▸ TASK STATEMENT: Take each line of the records below that contains the string "Policy" and copy it.
DATA FOR ANALYSIS START
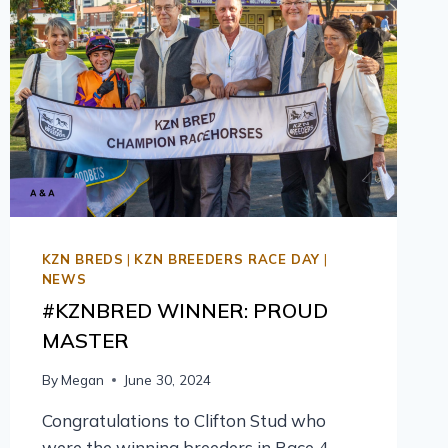
KZN BREDS
|
KZN BREEDERS RACE DAY
|
NEWS
#KZNBRED WINNER: PROUD
MASTER
By
Megan
June 30, 2024
Congratulations to Clifton Stud who
were the winning breeders in Race 4,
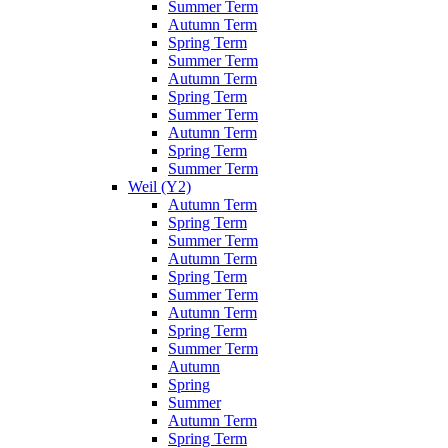
Summer Term
Autumn Term
Spring Term
Summer Term
Autumn Term
Spring Term
Summer Term
Autumn Term
Spring Term
Summer Term
Weil (Y2)
Autumn Term
Spring Term
Summer Term
Autumn Term
Spring Term
Summer Term
Autumn Term
Spring Term
Summer Term
Autumn
Spring
Summer
Autumn Term
Spring Term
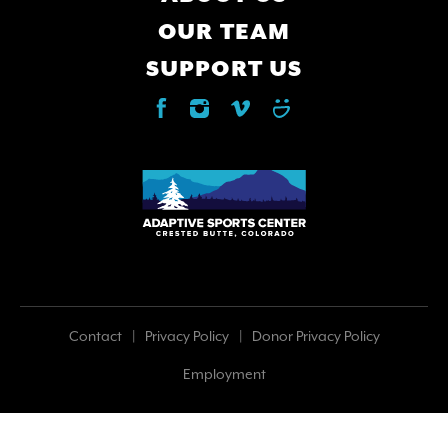
OUR TEAM
SUPPORT US
Footer
Contact
Privacy Policy
Donor Privacy Policy
Employment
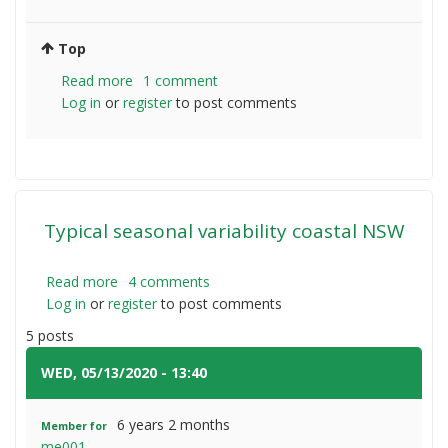
Top
Read more
about
1 comment
Log in
or
register
Evolution
to post comments
tractors
Typical seasonal variability coastal NSW
Read more
about
4 comments
Log in
or
register
Typical
to post comments
seasonal
5 posts
variability
coastal
WED, 05/13/2020 - 13:40
#1
NSW
6 years 2 months
Member for
me001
DATA FOR ANALYSIS END
▸ SOLUTION:
Privacy Policy
Donor Privacy Policy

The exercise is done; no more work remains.